Who Is Kevin Rudd?

By Rob Taylor

CANBERRA, June 26 (Reuters) - When Kevin Rudd was swept to power as Australian prime minister in 2007, the Mandarin-speaking former diplomat was the largely unknown but seemingly genial face of progressive politics.

Six years later, Australians know him now as a ruthless adversary who waged a three-year leadership struggle to topple Julia Gillard after she ousted him amid plummeting Labor support in 2010.

"The truth is if we are all being perfectly honest about it right now is that we are on course for a catastrophic defeat, unless there is change," said Rudd before being restored to the prime ministership by Labor lawmakers desperately hoping he can help avert an expected September 14 election thrashing.

Rudd, 55, knows better than anyone the monumental job facing his party to regain the trust of voters who polls show have grown weary of Labor infighting.

He was the architect of widely unpopular new carbon and mining taxes that fuelled perceptions of Labor incompetence that gave rise to minority government in 2010, while also softening border protection laws favoured by many voters.

Rudd also has to regain the trust of his own bitterly-divided party, in which many MPs switched allegiance to Gillard in the first place in frustration over his imperious leadership style and often chaotic decision making.

Political insiders joke that while Gillard was liked least by those furthest from her office - voters - Rudd is liked best by those who have never had to work with him.

"This is a programme - a jihad of revenge - the like of which we've never seen before in the history of Australian politics and it goes beyond the normal human reaction of revenge," former Labor leader Mark Latham, who has left parliament, told ABC television. Rudd's constant campaigning, he said, had split the party and was close to "evil".
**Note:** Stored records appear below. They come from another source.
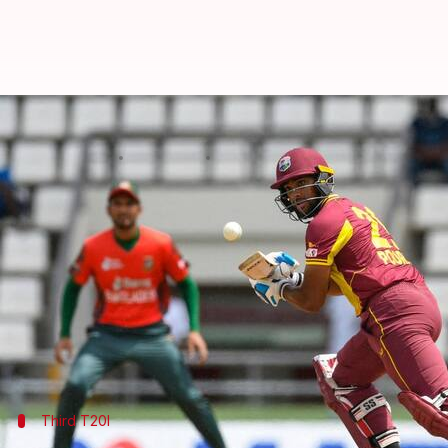
West Indies outfox Bangladesh, se
By
Jul 08, 2022
12:52 pm
V Shashank
What's the story
West Indies
snatched a five-wicket win over
Bangla
With the win, the hosts clinched the three-match se
Meanwhile, Bangladesh's quest for a T20I win in th
Fifties from
Nicholas Pooran
(74*) and
Kyle Maye
Third T20I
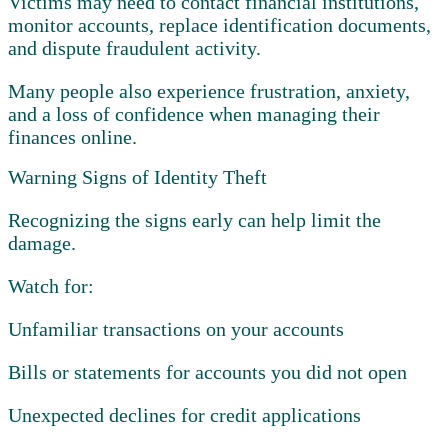
Victims may need to contact financial institutions,
monitor accounts, replace identification documents,
and dispute fraudulent activity.
Many people also experience frustration, anxiety,
and a loss of confidence when managing their
finances online.
Warning Signs of Identity Theft
Recognizing the signs early can help limit the
damage.
Watch for:
Unfamiliar transactions on your accounts
Bills or statements for accounts you did not open
Unexpected declines for credit applications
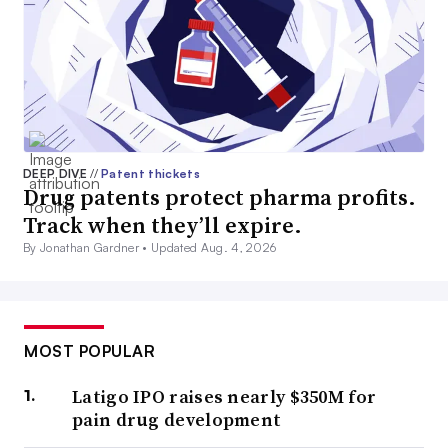
DEEP DIVE
//
Patent thickets
Drug patents protect pharma profits.
Track when they’ll expire.
By Jonathan Gardner •
Updated Aug. 4, 2026
MOST POPULAR
Latigo IPO raises nearly $350M for
pain drug development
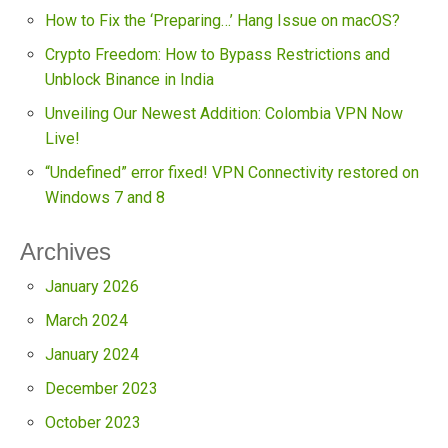
How to Fix the ‘Preparing…’ Hang Issue on macOS?
Crypto Freedom: How to Bypass Restrictions and
Unblock Binance in India
Unveiling Our Newest Addition: Colombia VPN Now
Live!
“Undefined” error fixed! VPN Connectivity restored on
Windows 7 and 8
Archives
January 2026
March 2024
January 2024
December 2023
October 2023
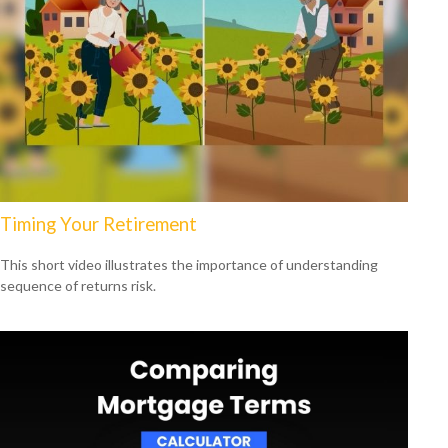
Timing Your Retirement
This short video illustrates the importance of understanding
sequence of returns risk.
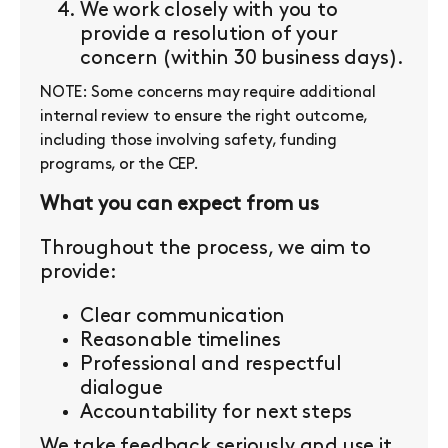
We work closely with you to
provide a resolution of your
concern (within 30 business days).
NOTE: Some concerns may require additional
internal review to ensure the right outcome,
including those involving safety, funding
programs, or the CEP.
What you can expect from us
Throughout the process, we aim to
provide:
Clear communication
Reasonable timelines
Professional and respectful
dialogue
Accountability for next steps
We take feedback seriously and use it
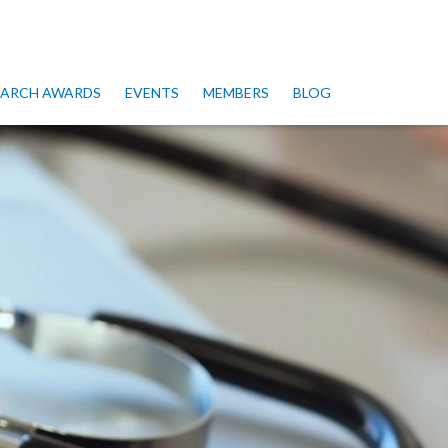
SEARCH AWARDS
EVENTS
MEMBERS
BLOG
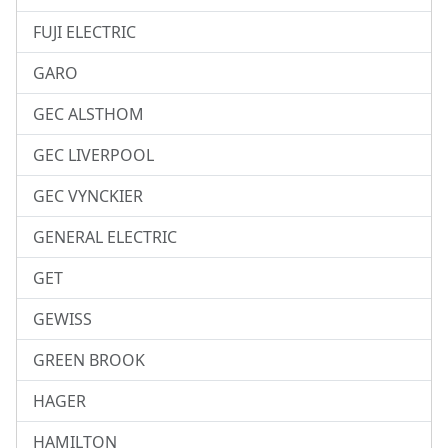
FUJI ELECTRIC
GARO
GEC ALSTHOM
GEC LIVERPOOL
GEC VYNCKIER
GENERAL ELECTRIC
GET
GEWISS
GREEN BROOK
HAGER
HAMILTON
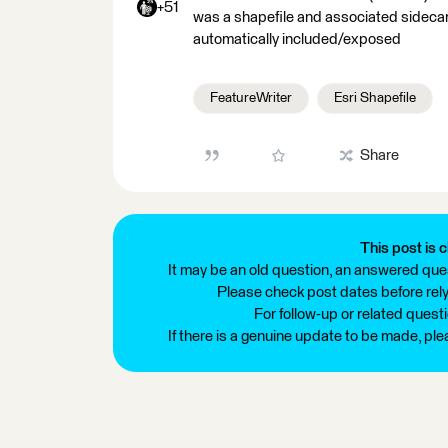
+51
was a shapefile and associated sidecar fi
automatically included/exposed
FeatureWriter
Esri Shapefile
Share
This post is c
It may be an old question, an answered ques
Please check post dates before relyi
For follow-up or related quest
If there is a genuine update to be made, pl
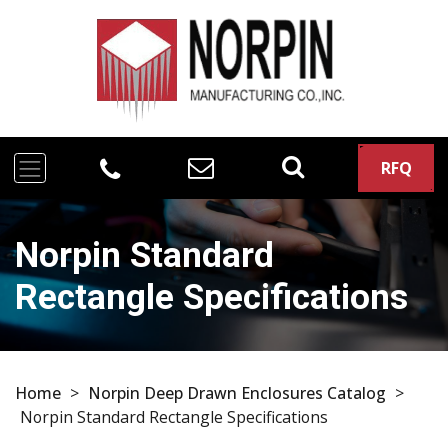
RFQ
Norpin Standard
Rectangle Specifications
Home
>
Norpin Deep Drawn Enclosures Catalog
>
Norpin Standard Rectangle Specifications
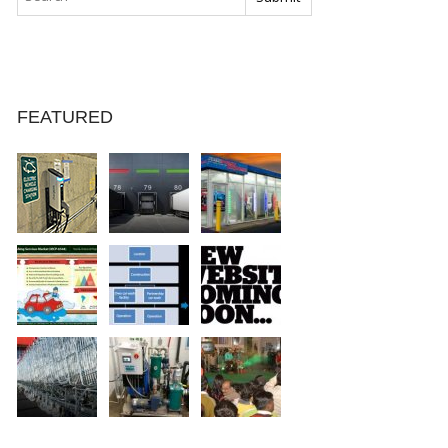
FEATURED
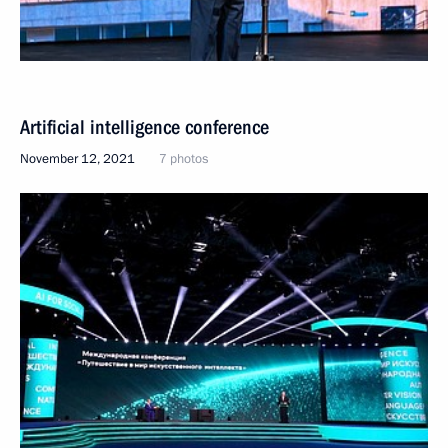
Artificial intelligence conference
November 12, 2021
7 photos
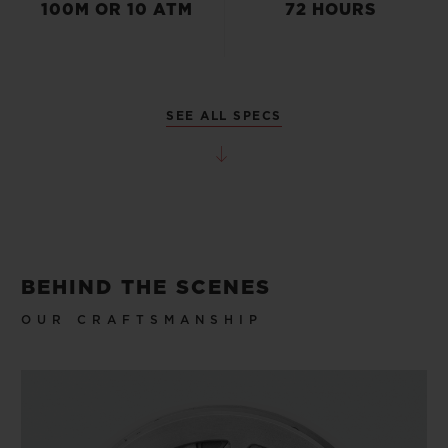
100M OR 10 ATM
72 HOURS
SEE ALL SPECS
BEHIND THE SCENES
OUR CRAFTSMANSHIP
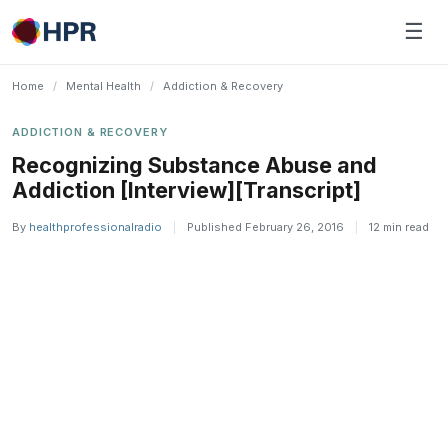
Skip
☰
to
content
Home
/
Mental Health
/
Addiction & Recovery
ADDICTION & RECOVERY
Recognizing Substance Abuse and
Addiction [Interview][Transcript]
By
healthprofessionalradio
|
Published February 26, 2016
|
12 min read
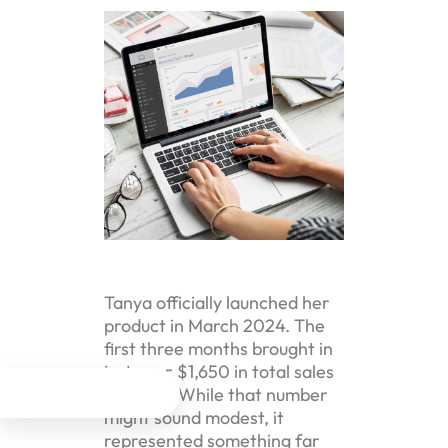
Tanya officially launched her
product in March 2024. The
first three months brought in
just over $1,650 in total sales
revenue. While that number




might sound modest, it
represented something far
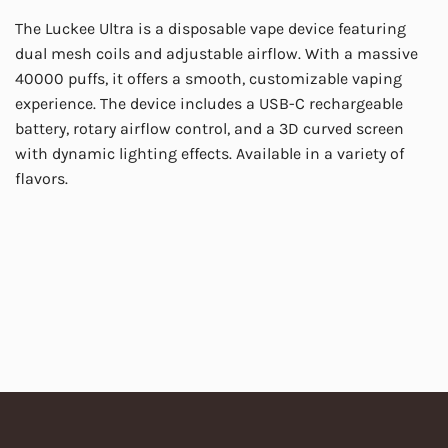
The Luckee Ultra is a disposable vape device featuring
dual mesh coils and adjustable airflow. With a massive
40000 puffs, it offers a smooth, customizable vaping
experience. The device includes a USB-C rechargeable
battery, rotary airflow control, and a 3D curved screen
with dynamic lighting effects. Available in a variety of
flavors.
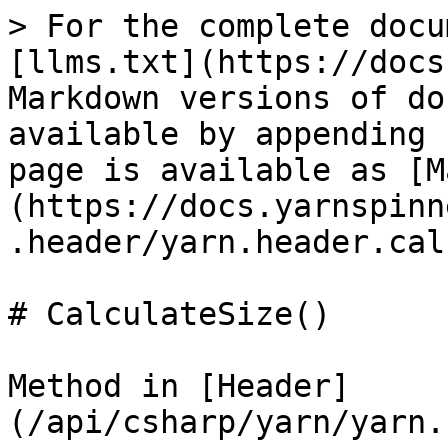
> For the complete docu
[llms.txt](https://docs
Markdown versions of do
available by appending 
page is available as [M
(https://docs.yarnspinn
.header/yarn.header.cal
# CalculateSize()

Method in [Header]
(/api/csharp/yarn/yarn.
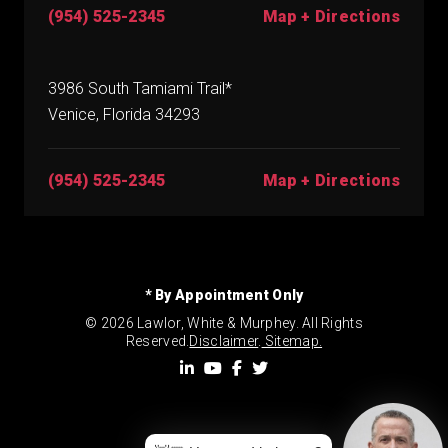
(954) 525-2345
Map + Directions
3986 South Tamiami Trail*
Venice, Florida 34293
(954) 525-2345
Map + Directions
* By Appointment Only
© 2026 Lawlor, White & Murphey. All Rights
Reserved.
Disclaimer
.
Sitemap.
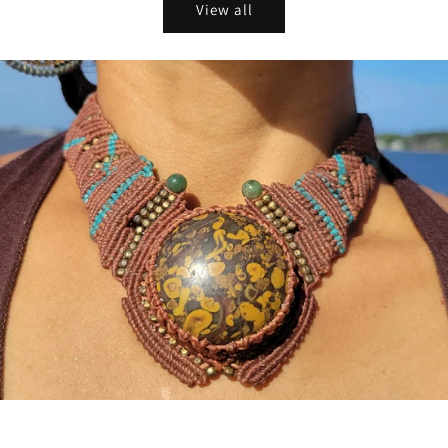
View all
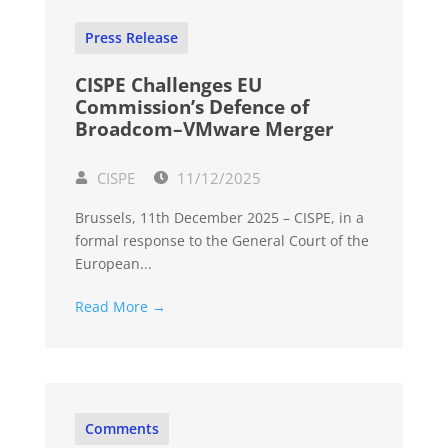
Press Release
CISPE Challenges EU
Commission’s Defence of
Broadcom–VMware Merger
CISPE
11/12/2025
Brussels, 11th December 2025 – CISPE, in a
formal response to the General Court of the
European...
Read More →
Comments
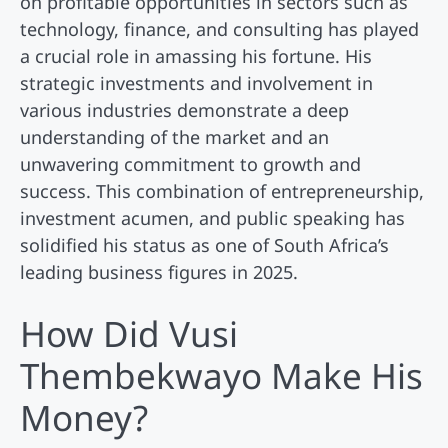
on profitable opportunities in sectors such as
technology, finance, and consulting has played
a crucial role in amassing his fortune. His
strategic investments and involvement in
various industries demonstrate a deep
understanding of the market and an
unwavering commitment to growth and
success. This combination of entrepreneurship,
investment acumen, and public speaking has
solidified his status as one of South Africa’s
leading business figures in 2025.
How Did Vusi
Thembekwayo Make His
Money?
Rudd has tried to mend fences and promised lawmakers there would be no fallout from the leadership battle.

"Everyone makes mistakes," a candid Rudd said at a Sydney Catholic college this month, in a speech interpreted as reaching out to disgruntled party members with a promise of change.

"One of the things that I have been slow to learn is the importance of simply privately and publicly acknowledging the good work of others.".

The switch to Rudd may be too little too late for Labor.

Polls show Labor facing a defeat of huge proportions with the loss of up to 35 seats in the 150-seat lower house, which would likely take the centre-left party a generation to recover from, worse than its last period in the wilderness between 1996 and 2007.

A Newspoll in the Australian newspaper this week was the latest to show the conservatives leading the government, with 57 percent support compared to 43 percent for Labor. Rudd was preferred over Gillard by 58 percent of voters.

Opposition leader Tony Abbott has promised to curb government spending if he wins power, as well as scrap Rudd's carbon emissions tax which many Australians blame for driving living costs to among the world's highest levels.

Failure to deliver a political revival could see Rudd, who grew up in poverty but is now married to a millionaire businesswoman, lumbered with much of the blame for fuelling the instability that now threatens to culminate in defeat.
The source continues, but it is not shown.